Three Days At Bottom of Atlantic

The tugboat was one of three towing an oil tanker in Nigeria’s oil-rich Delta waters when it gave a sudden lurch and keeled over. It quickly sank 100 feet to the ocean bottom. It was 4:30 a.m., and cook Harrison Odjegba Okene was in the bathroom. He was thrown from one end of the small cubicle to another. All the lights went out. He groped his way out of the toilet and tried to find a way out, propping open doors as he moved on. He discovered some tools, two flashlights and a bottle of Coke.

When he found a cabin of the sunken vessel that felt safe, he began the long wait, getting colder and colder as he played back a mental tape of his life — remembering his mother, friends, mostly the woman he’d married five years before with whom he hadn’t yet fathered a child. He worried about his 11 colleagues; he got really worried when he heard the sound of fish, shark or barracudas he supposed, eating and fighting over something big.

As the temperature dropped to freezing, Okene, dressed only in boxer shorts, recited the last psalm his wife had sent him by text message before he had gone to bed, sometimes called the Prayer for Deliverance: “Oh God, by your name, save me… The Lord sustains my life” (Psalm 54:1,4). For 72 hours the Nigerian cook survived by breathing an ever-dwindling supply of oxygen in an air pocket. He begged God for a miracle.

Salvage divers working on the scene had already recovered four bodies and expected to find more. They had TV cameras strapped to their diving helmets and relayed murky images back to the rescue vessel on the surface. So when a hand appeared on the TV screen in the rescue boat, showing what the rescue diver saw, everybody assumed it was another corpse. The diver went to grab the hand, and the hand grabbed him. The rescuer recoiled in shock but soon realized he had found a survivor.

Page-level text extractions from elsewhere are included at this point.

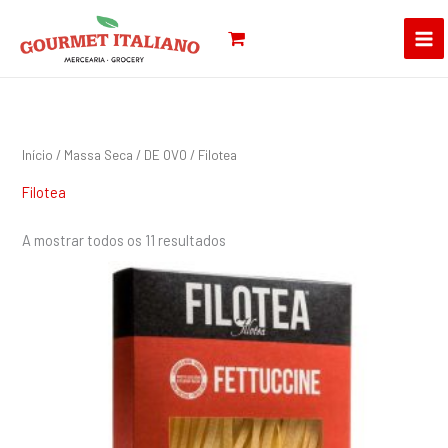
Skip
Pesquisar
to
por:
content
Início
/
Massa Seca
/
DE OVO
/ Filotea
Filotea
A mostrar todos os 11 resultados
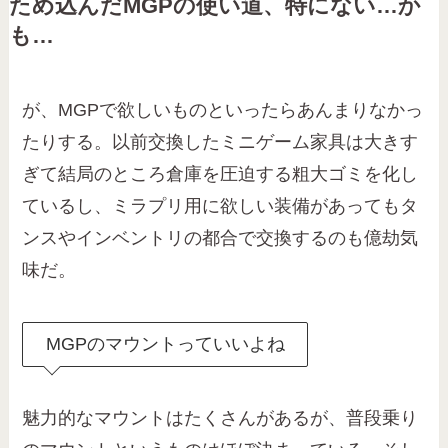
ため込んだMGPの使い道、特にない…か
も…
が、MGPで欲しいものといったらあんまりなかっ
たりする。以前交換したミニゲーム家具は大きす
ぎて結局のところ倉庫を圧迫する粗大ゴミを化し
ているし、ミラプリ用に欲しい装備があってもタ
ンスやインベントリの都合で交換するのも億劫気
味だ。
MGPのマウントっていいよね
魅力的なマウントはたくさんがあるが、普段乗り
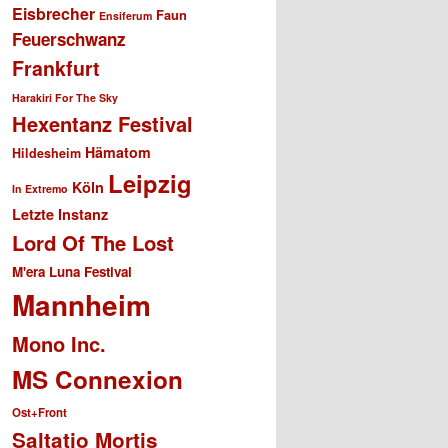
Eisbrecher
Faun
Ensiferum
Feuerschwanz
Frankfurt
Harakiri For The Sky
Hexentanz Festival
Hämatom
Hildesheim
Leipzig
Köln
In Extremo
Letzte Instanz
Lord Of The Lost
M'era Luna Festival
Mannheim
Mono Inc.
MS Connexion
Ost+Front
Saltatio Mortis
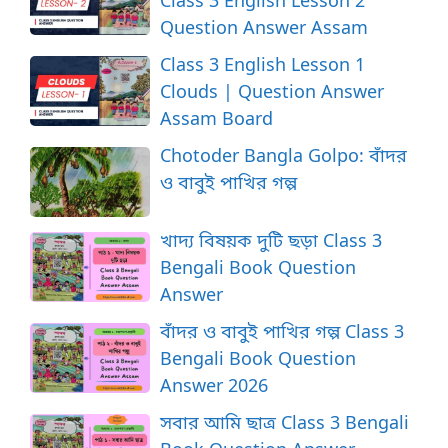
Question Answer Assam
Class 3 English Lesson 1
Clouds | Question Answer
Assam Board
Chotoder Bangla Golpo: বাঁদর
ও বাবুই পাখির গল্প
খাদ্য বিষয়ক দুটি ছড়া Class 3
Bengali Book Question
Answer
বাঁদর ও বাবুই পাখির গল্প Class 3
Bengali Book Question
Answer 2026
সবার আমি ছাত্র Class 3 Bengali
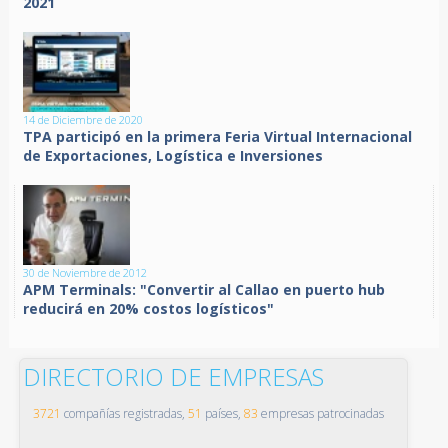
2021
14 de Diciembre de 2020
TPA participó en la primera Feria Virtual Internacional
de Exportaciones, Logística e Inversiones
30 de Noviembre de 2012
APM Terminals: "Convertir al Callao en puerto hub
reducirá en 20% costos logísticos"
DIRECTORIO DE EMPRESAS
3721
compañías registradas,
51
países,
83
empresas patrocinadas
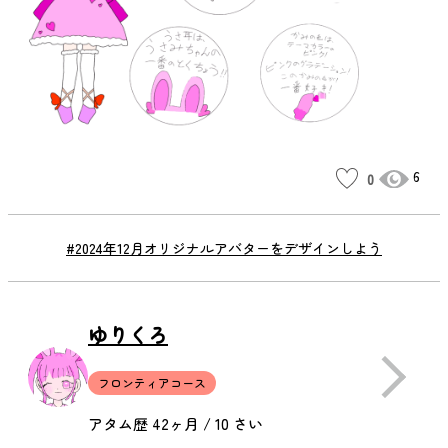
6
0
#2024年12月オリジナルアバターをデザインしよう
ゆりくろ
フロンティアコース
アタム歴 42ヶ月 / 10 さい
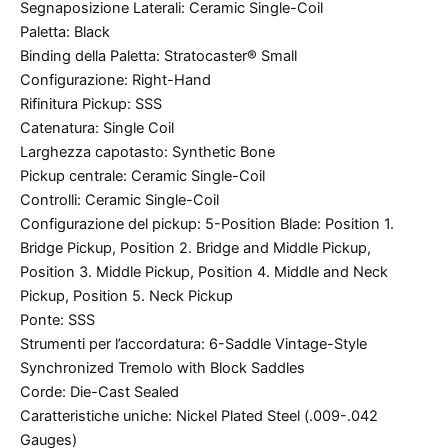
Segnaposizione Laterali: Ceramic Single-Coil
Paletta: Black
Binding della Paletta: Stratocaster® Small
Configurazione: Right-Hand
Rifinitura Pickup: SSS
Catenatura: Single Coil
Larghezza capotasto: Synthetic Bone
Pickup centrale: Ceramic Single-Coil
Controlli: Ceramic Single-Coil
Configurazione del pickup: 5-Position Blade: Position 1.
Bridge Pickup, Position 2. Bridge and Middle Pickup,
Position 3. Middle Pickup, Position 4. Middle and Neck
Pickup, Position 5. Neck Pickup
Ponte: SSS
Strumenti per l’accordatura: 6-Saddle Vintage-Style
Synchronized Tremolo with Block Saddles
Corde: Die-Cast Sealed
Caratteristiche uniche: Nickel Plated Steel (.009-.042
Gauges)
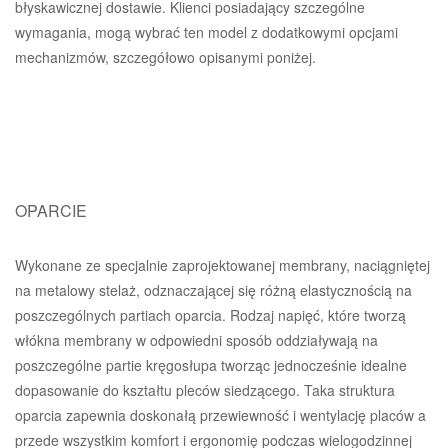
błyskawicznej dostawie. Klienci posiadający szczególne
wymagania, mogą wybrać ten model z dodatkowymi opcjami
mechanizmów, szczegółowo opisanymi poniżej.
OPARCIE
Wykonane ze specjalnie zaprojektowanej membrany, naciągniętej
na metalowy stelaż, odznaczającej się różną elastycznością na
poszczególnych partiach oparcia. Rodzaj napięć, które tworzą
włókna membrany w odpowiedni sposób oddziaływają na
poszczególne partie kręgosłupa tworząc jednocześnie idealne
dopasowanie do kształtu pleców siedzącego. Taka struktura
oparcia zapewnia doskonałą przewiewność i wentylację placów a
przede wszystkim komfort i ergonomię podczas wielogodzinnej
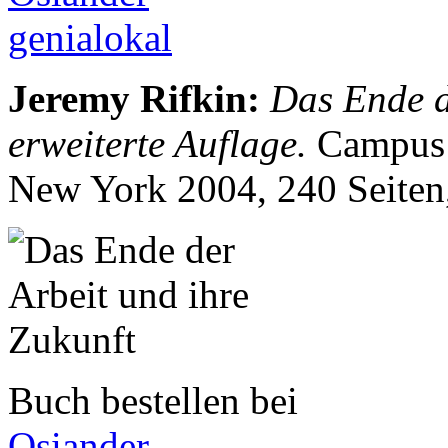
genialokal
Jeremy Rifkin
:
Das Ende de
erweiterte Auflage.
Campus 
New York 2004, 240 Seite
Buch bestellen bei
Osiander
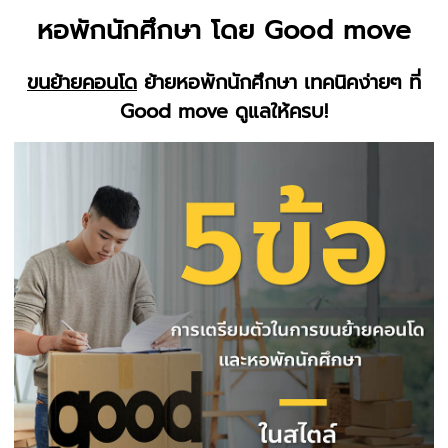
หอพักนักศึกษา โดย Good move
ขนย้ายคอนโด
ย้ายหอพักนักศึกษา เทคนิคง่ายๆ ที่
Good move ดูแลให้ครบ!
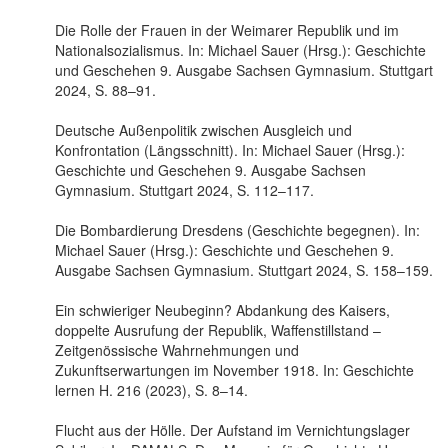
Die Rolle der Frauen in der Weimarer Republik und im
Nationalsozialismus. In: Michael Sauer (Hrsg.): Geschichte
und Geschehen 9. Ausgabe Sachsen Gymnasium. Stuttgart
2024, S. 88–91.
Deutsche Außenpolitik zwischen Ausgleich und
Konfrontation (Längsschnitt). In: Michael Sauer (Hrsg.):
Geschichte und Geschehen 9. Ausgabe Sachsen
Gymnasium. Stuttgart 2024, S. 112–117.
Die Bombardierung Dresdens (Geschichte begegnen). In:
Michael Sauer (Hrsg.): Geschichte und Geschehen 9.
Ausgabe Sachsen Gymnasium. Stuttgart 2024, S. 158–159.
Ein schwieriger Neubeginn? Abdankung des Kaisers,
doppelte Ausrufung der Republik, Waffenstillstand –
Zeitgenössische Wahrnehmungen und
Zukunftserwartungen im November 1918. In: Geschichte
lernen H. 216 (2023), S. 8–14.
Flucht aus der Hölle. Der Aufstand im Vernichtungslager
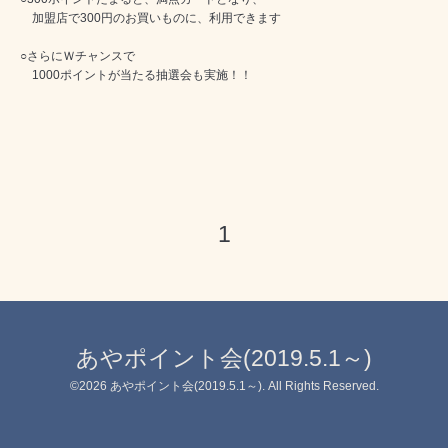
加盟店で300円のお買いものに、利用できます
○さらにＷチャンスで
1000ポイントが当たる抽選会も実施！！
1
あやポイント会(2019.5.1～)
©2026
あやポイント会(2019.5.1～)
. All Rights Reserved.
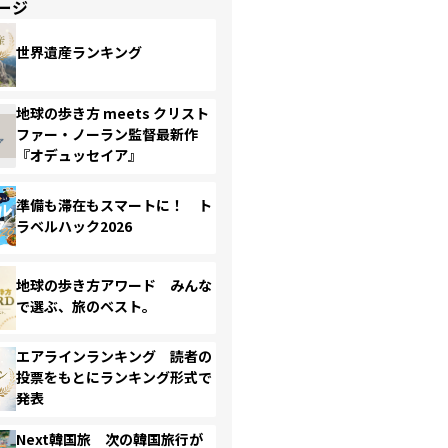
ージ
世界遺産ランキング
地球の歩き方 meets クリスト
ファー・ノーラン監督最新作
『オデュッセイア』
準備も滞在もスマートに！ ト
ラベルハック2026
地球の歩き方アワード みんな
で選ぶ、旅のベスト。
エアラインランキング 読者の
投票をもとにランキング形式で
発表
Next韓国旅 次の韓国旅行が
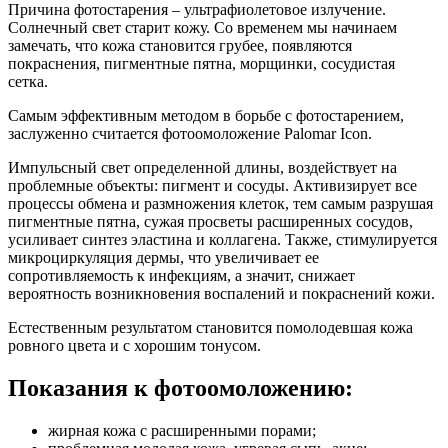
Причина фотостарения – ультрафиолетовое излучение.
Солнечный свет старит кожу. Со временем мы начинаем
замечать, что кожа становится грубее, появляются
покраснения, пигментные пятна, морщинки, сосудистая
сетка.
Самым эффективным методом в борьбе с фотостарением,
заслуженно считается фотоомоложение Palomar Icon.
Импульсный свет определенной длины, воздействует на
проблемные объекты: пигмент и сосуды. Активизирует все
процессы обмена и размножения клеток, тем самым разрушая
пигментные пятна, сужая просветы расширенных сосудов,
усиливает синтез эластина и коллагена. Также, стимулируется
микроциркуляция дермы, что увеличивает ее
сопротивляемость к инфекциям, а значит, снижает
вероятность возникновения воспалений и покраснений кожи.
Естественным результатом становится помолодевшая кожа
ровного цвета и с хорошим тонусом.
Показания к фотоомоложению:
жирная кожа с расширенными порами;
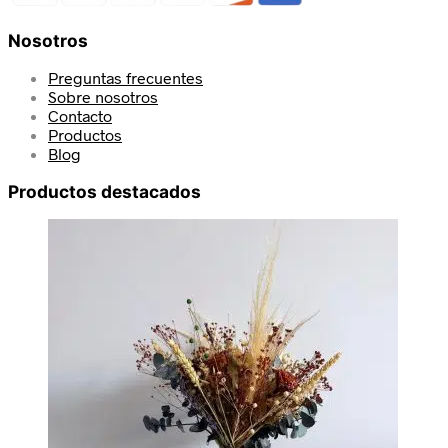
Nosotros
Preguntas frecuentes
Sobre nosotros
Contacto
Productos
Blog
Productos destacados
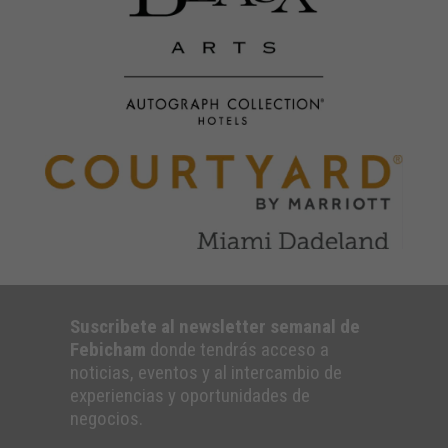
Suscribete al newsletter semanal de
Febicham
donde tendrás acceso a
noticias, eventos y al intercambio de
experiencias y oportunidades de
negocios.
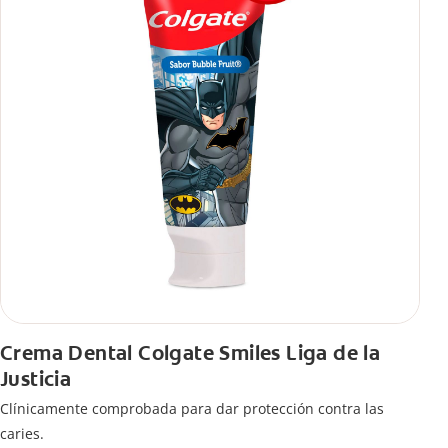
Crema Dental Colgate Smiles Liga de la
Justicia
Clínicamente comprobada para dar protección contra las
caries.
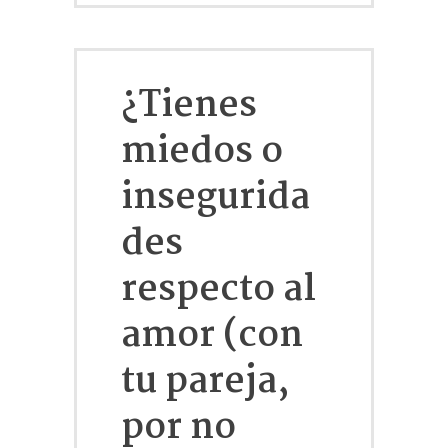
¿Tienes
miedos o
insegurida
des
respecto al
amor (con
tu pareja,
por no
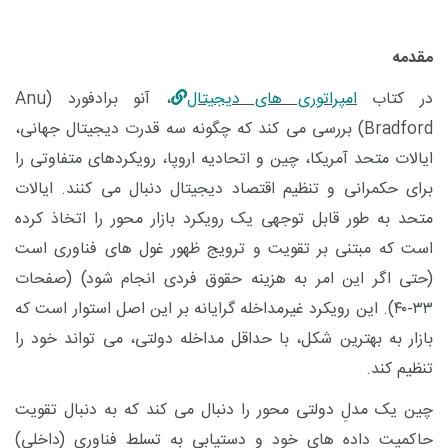
مقدمه
در کتاب
امپراتوری ‌های دیجیتال
، آنو برادفورد (
Anu
Bradford
) بررسی می ‌کند که چگونه سه قدرت دیجیتال جهانی،
ایالات متحد آمریکا، چین و اتحادیه اروپا، رویکردهای متفاوتی را
برای حکمرانی و تنظیم اقتصاد دیجیتال دنبال می ‌کنند. ایالات
متحد به ‌طور قابل‌ توجهی یک رویکرد بازار محور را اتخاذ کرده
است که مبتنی بر تقویت و ترویج ظهور غول ‌های فناوری است
(حتی اگر این امر به هزینه حقوق فردی انجام شود) (صفحات
۳۳-۴۰). این رویکرد غیرمداخله‌ گرایانه بر این اصل استوار است که
بازار به بهترین شکل، با حداقل مداخله دولتی، می ‌تواند خود را
تنظیم کند.
چین یک مدلِ دولتی ‌محور را دنبال می ‌کند که به دنبال تقویت
حاکمیت داده ‌های خود و دستیابی به تسلط فناوری (داخلی)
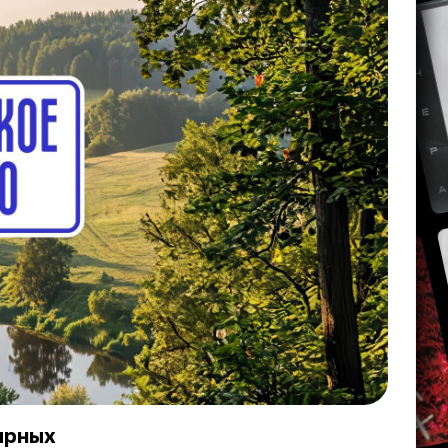
ярных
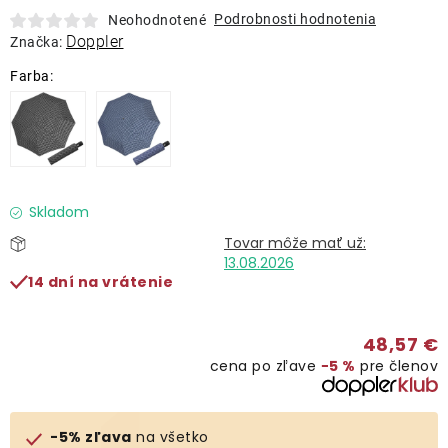
Lehátka
Podrobnosti hodnotenia
Neohodnotené
Doppler
Značka:
Doplnky
Dáždniky
Gastro produkty
Skladom
Kolekcia
13.08.2026
14 dní na vrátenie
Predávané značky
48,57 €
cena po zľave
−5 %
pre členov
Klub výhod
O nás
-5% zľava
na všetko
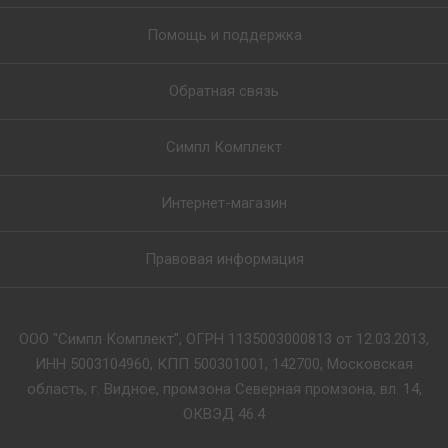
Помощь и поддержка
Обратная связь
Симпл Комплект
Интернет-магазин
Правовая информация
ООО "Симпл Комплект", ОГРН 1135003000813 от 12.03.2013,
ИНН 5003104960, КПП 500301001, 142700, Московская
область, г. Видное, промзона Северная промзона, вл. 14,
ОКВЭД 46.4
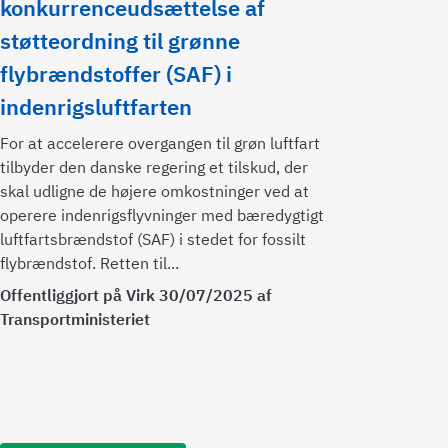
konkurrenceudsættelse af
støtteordning til grønne
flybrændstoffer (SAF) i
indenrigsluftfarten
For at accelerere overgangen til grøn luftfart
tilbyder den danske regering et tilskud, der
skal udligne de højere omkostninger ved at
operere indenrigsflyvninger med bæredygtigt
luftfartsbrændstof (SAF) i stedet for fossilt
flybrændstof. Retten til...
Offentliggjort på Virk 30/07/2025 af
Transportministeriet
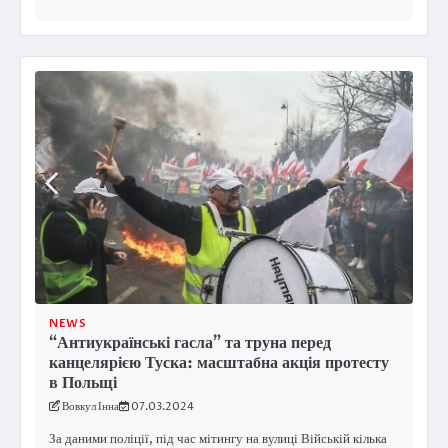
NEWS
“Антиукраїнські гасла” та труна перед
канцелярією Туска: масштабна акція протесту
в Польщі
Вовкул Інна
07.03.2024
За даними поліції, під час мітингу на вулиці Війській кілька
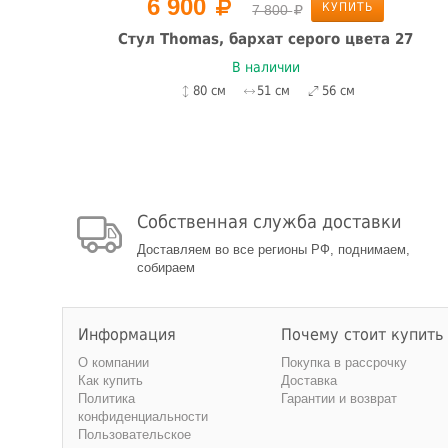
6 900
КУПИТЬ
7 800
Cтул Thomas, бархат серого цвета 27
В наличии
80 см
51 см
56 см
Собственная служба доставки
Доставляем во все регионы РФ, поднимаем,
собираем
Информация
Почему стоит купить
О компании
Покупка в рассрочку
Как купить
Доставка
Политика
Гарантии и возврат
конфиденциальности
Пользовательское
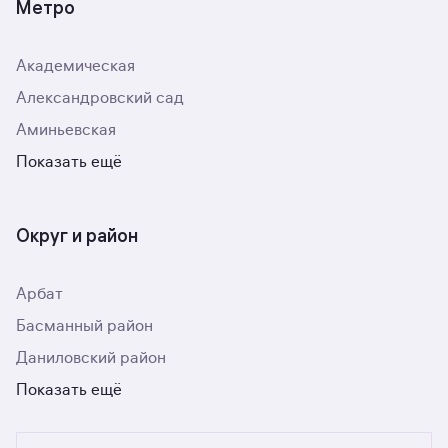
Метро
Академическая
Александровский сад
Аминьевская
Показать ещё
Округ и район
Арбат
Басманный район
Даниловский район
Показать ещё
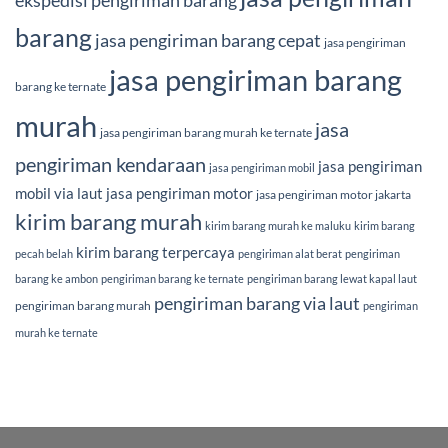
barang
jasa pengiriman barang cepat
jasa pengiriman
jasa pengiriman barang
barang ke ternate
murah
jasa
jasa pengiriman barang murah ke ternate
pengiriman kendaraan
jasa pengiriman
jasa pengiriman mobil
mobil via laut
jasa pengiriman motor
jasa pengiriman motor jakarta
kirim barang murah
kirim barang murah ke maluku
kirim barang
kirim barang terpercaya
pecah belah
pengiriman alat berat
pengiriman
barang ke ambon
pengiriman barang ke ternate
pengiriman barang lewat kapal laut
pengiriman barang via laut
pengiriman barang murah
pengiriman
murah ke ternate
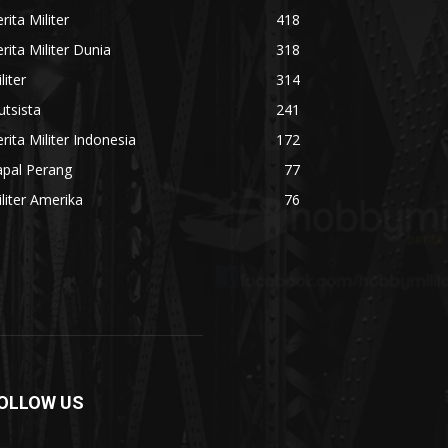
rita Militer
418
rita Militer Dunia
318
liter
314
utsista
241
rita Militer Indonesia
172
apal Perang
77
liter Amerika
76
OLLOW US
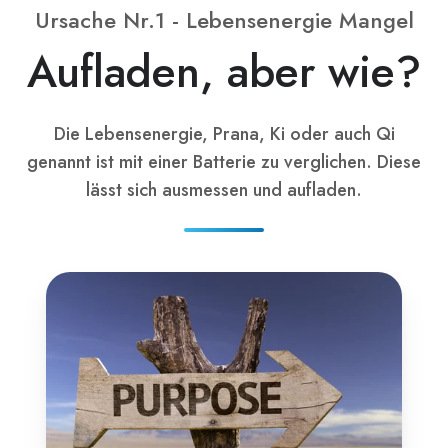
Ursache Nr.1 - Lebensenergie Mangel
Aufladen, aber wie?
Die Lebensenergie, Prana, Ki oder auch Qi
genannt ist mit einer Batterie zu verglichen. Diese
lässt sich ausmessen und aufladen.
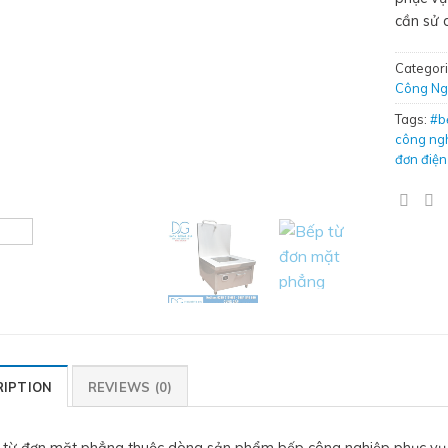
cần sử 
Categor
Công Ng
Tags:
#b
công ng
đơn điện
RIPTION
REVIEWS (0)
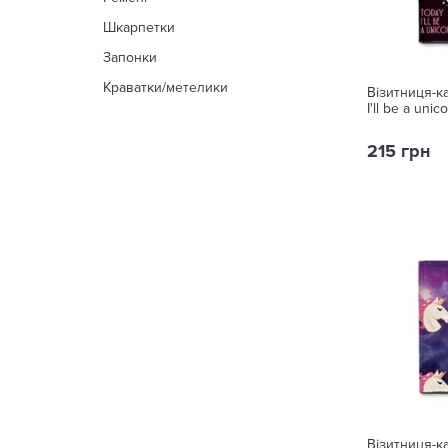
Шкарпетки
Запонки
Краватки/метелики
Візитниця-к
I'll be a unic
215 грн
Візитниця-к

Okene couldn’t have lasted much longer; the air in his small compartment was dwindling rapidly. He was the only survivor. His relatives had already been told that he was dead.

The Nigerian kept faith with the psalm he recited, that promises to “give thanks in your name, Lord,” (Psalm 54:6) by giving his testimony of salvation at a service at his Redeemed Christian Church of God.